What you need to do | Check every line of the material for the word "policy". Copy those that have it.
──────────
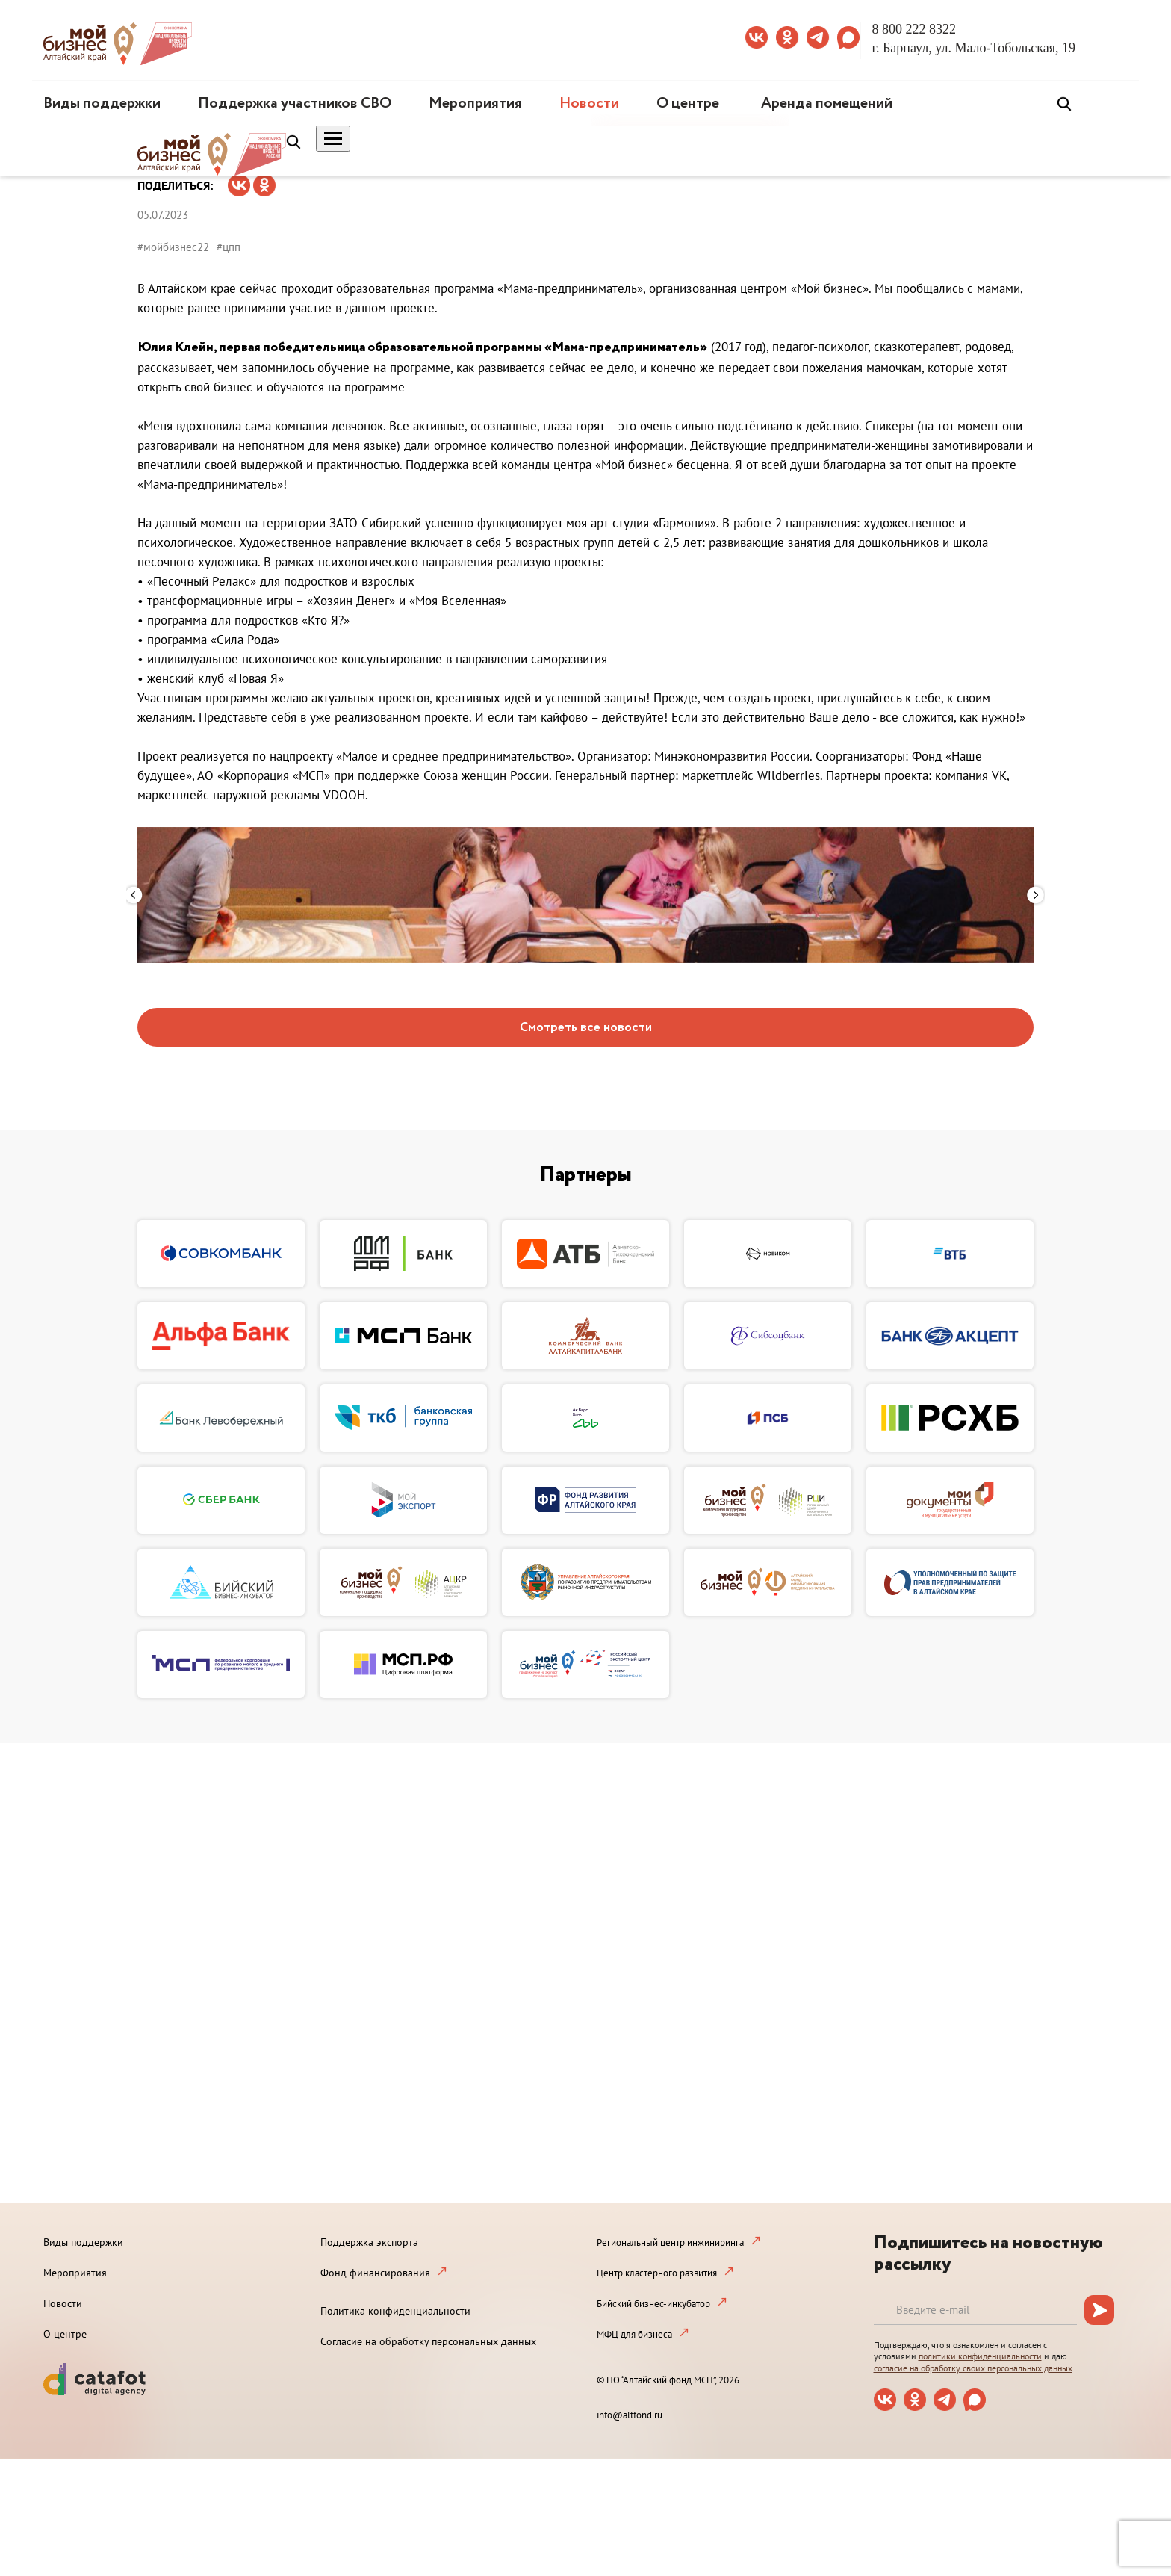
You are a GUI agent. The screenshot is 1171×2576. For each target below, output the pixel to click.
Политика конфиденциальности (395, 2311)
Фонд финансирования (375, 2272)
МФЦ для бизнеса (634, 2334)
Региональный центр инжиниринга (670, 2242)
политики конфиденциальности (980, 2356)
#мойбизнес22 (173, 247)
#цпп (228, 247)
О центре (687, 103)
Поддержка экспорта (369, 2242)
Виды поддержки (102, 103)
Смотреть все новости (586, 1027)
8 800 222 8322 (914, 29)
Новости (589, 103)
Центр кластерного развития (657, 2273)
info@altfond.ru (629, 2415)
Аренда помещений (826, 103)
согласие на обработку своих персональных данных (973, 2368)
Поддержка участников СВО (294, 103)
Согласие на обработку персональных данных (428, 2341)
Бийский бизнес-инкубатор (653, 2303)
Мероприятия (475, 103)
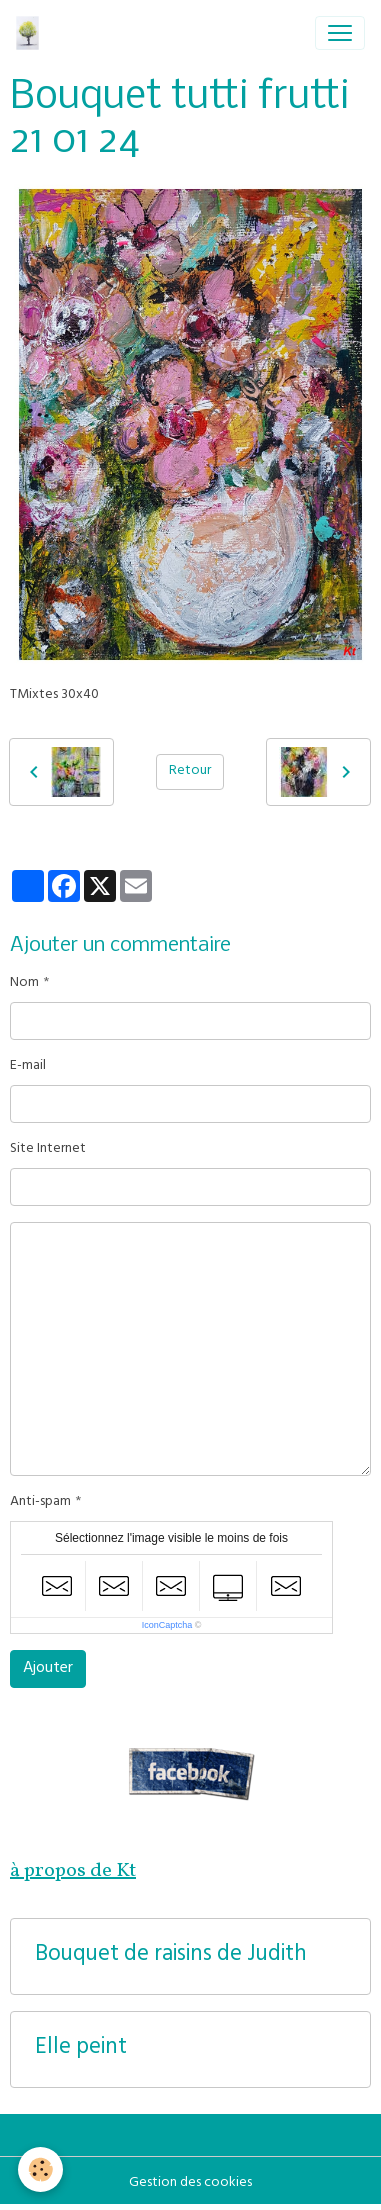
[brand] (31, 33)
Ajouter (48, 1669)
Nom (24, 983)
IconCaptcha (167, 1625)
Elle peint (81, 2049)
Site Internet (48, 1149)
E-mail (28, 1066)
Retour (190, 771)
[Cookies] (40, 2169)
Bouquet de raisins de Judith (171, 1956)
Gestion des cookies (190, 2183)
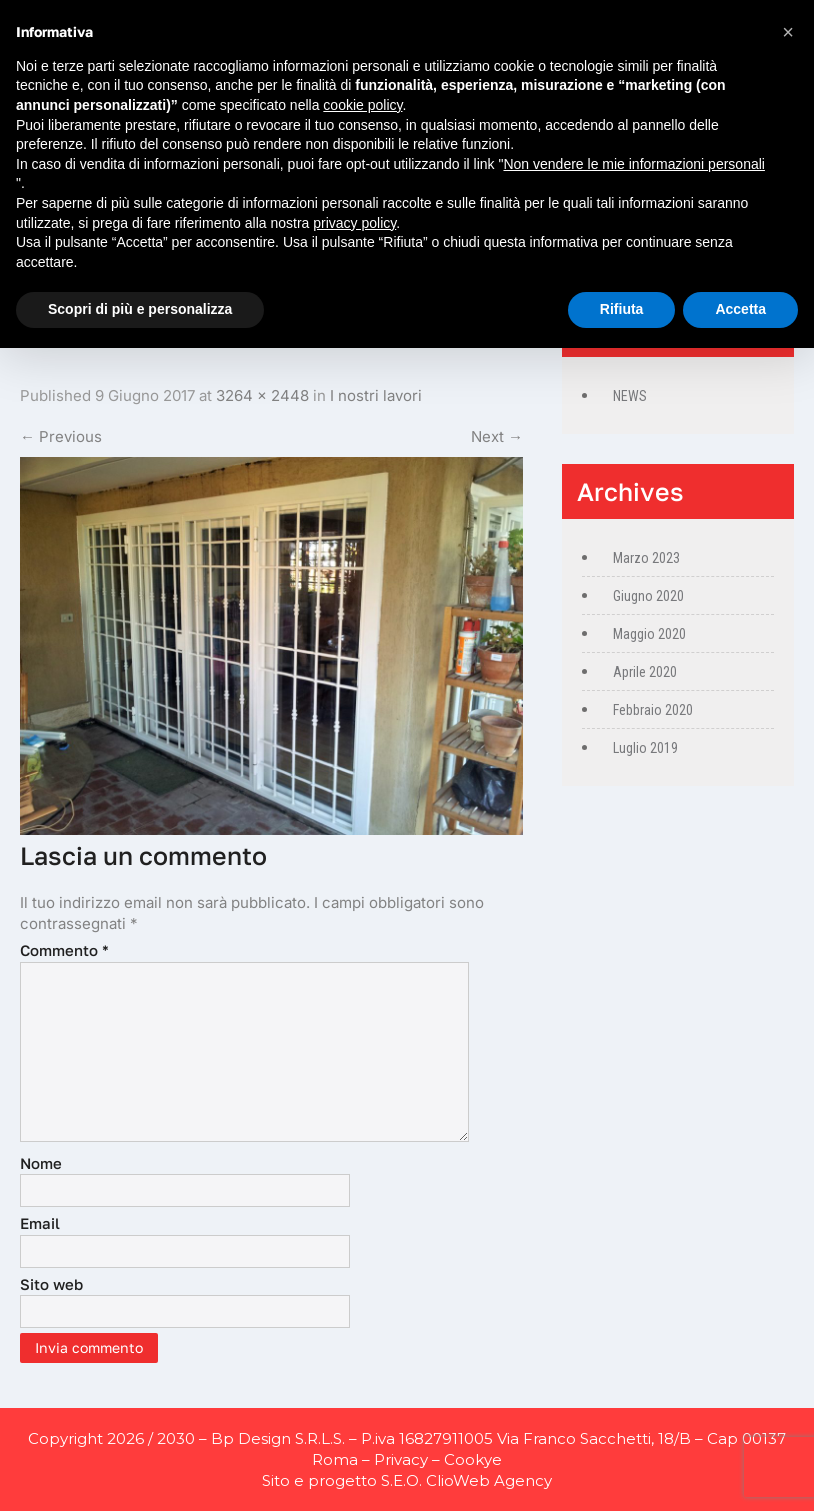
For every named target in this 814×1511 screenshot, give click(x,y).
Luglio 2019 (645, 748)
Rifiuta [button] (622, 309)
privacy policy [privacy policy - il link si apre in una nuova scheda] (354, 223)
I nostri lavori (376, 395)
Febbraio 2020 (653, 710)
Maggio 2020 (649, 634)
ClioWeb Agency (489, 1480)
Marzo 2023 (646, 558)
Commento (64, 950)
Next (497, 436)
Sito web (51, 1284)
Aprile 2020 (645, 672)
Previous (61, 436)
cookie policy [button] (362, 105)
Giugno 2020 (648, 596)
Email (40, 1223)
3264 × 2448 (262, 395)
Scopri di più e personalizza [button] (140, 309)
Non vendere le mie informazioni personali (633, 164)
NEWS (630, 396)
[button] (788, 32)
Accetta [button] (740, 309)
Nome (41, 1163)
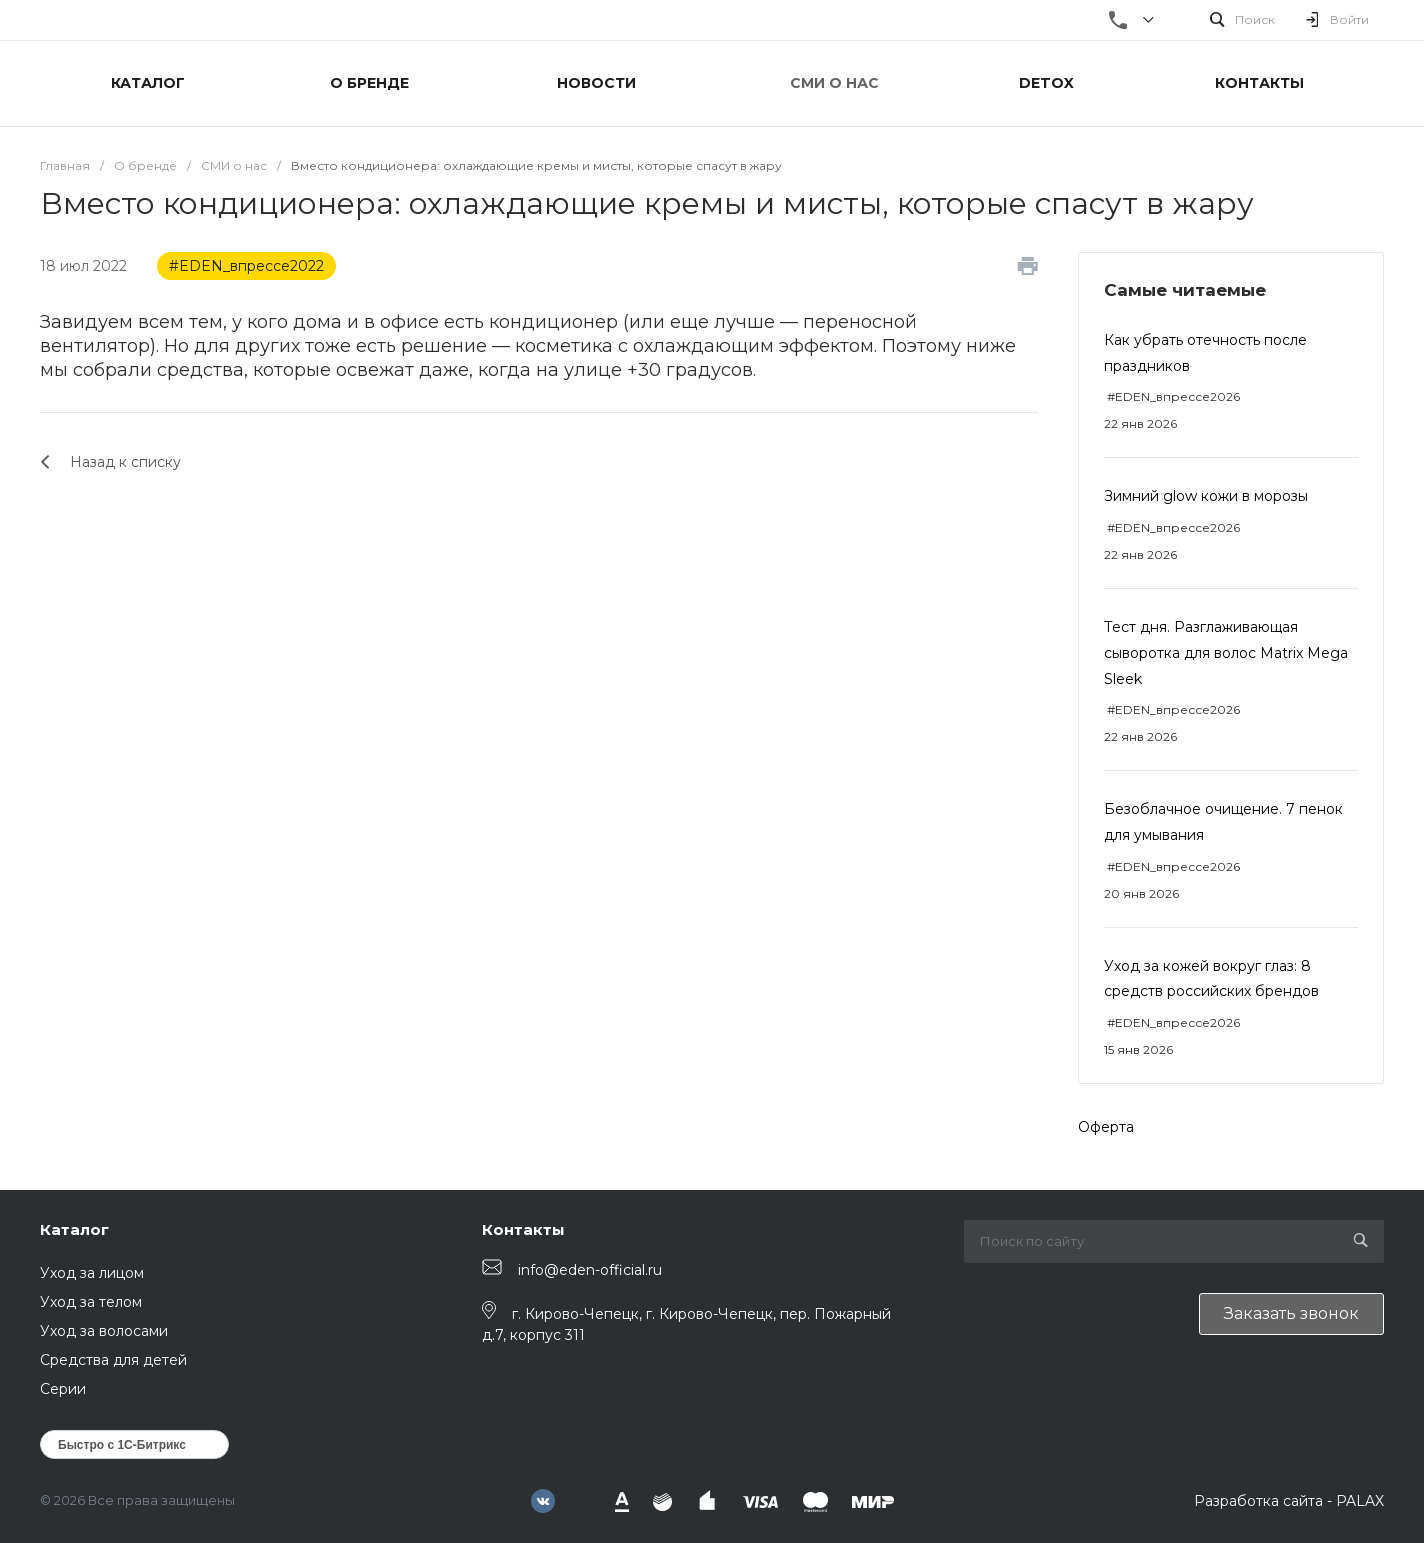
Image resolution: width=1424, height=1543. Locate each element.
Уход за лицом (92, 1273)
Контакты (523, 1229)
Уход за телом (91, 1302)
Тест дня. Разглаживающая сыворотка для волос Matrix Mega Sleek (1226, 652)
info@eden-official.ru (590, 1270)
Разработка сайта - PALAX (1289, 1501)
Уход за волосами (104, 1331)
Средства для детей (113, 1360)
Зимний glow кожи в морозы (1206, 496)
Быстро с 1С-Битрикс (122, 1445)
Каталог (74, 1229)
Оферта (1106, 1127)
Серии (63, 1389)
──────────
Final answer |
privacy policy [privacy policy - il link si apre in una nuova scheda] (354, 223)
cookie policy [button] (362, 105)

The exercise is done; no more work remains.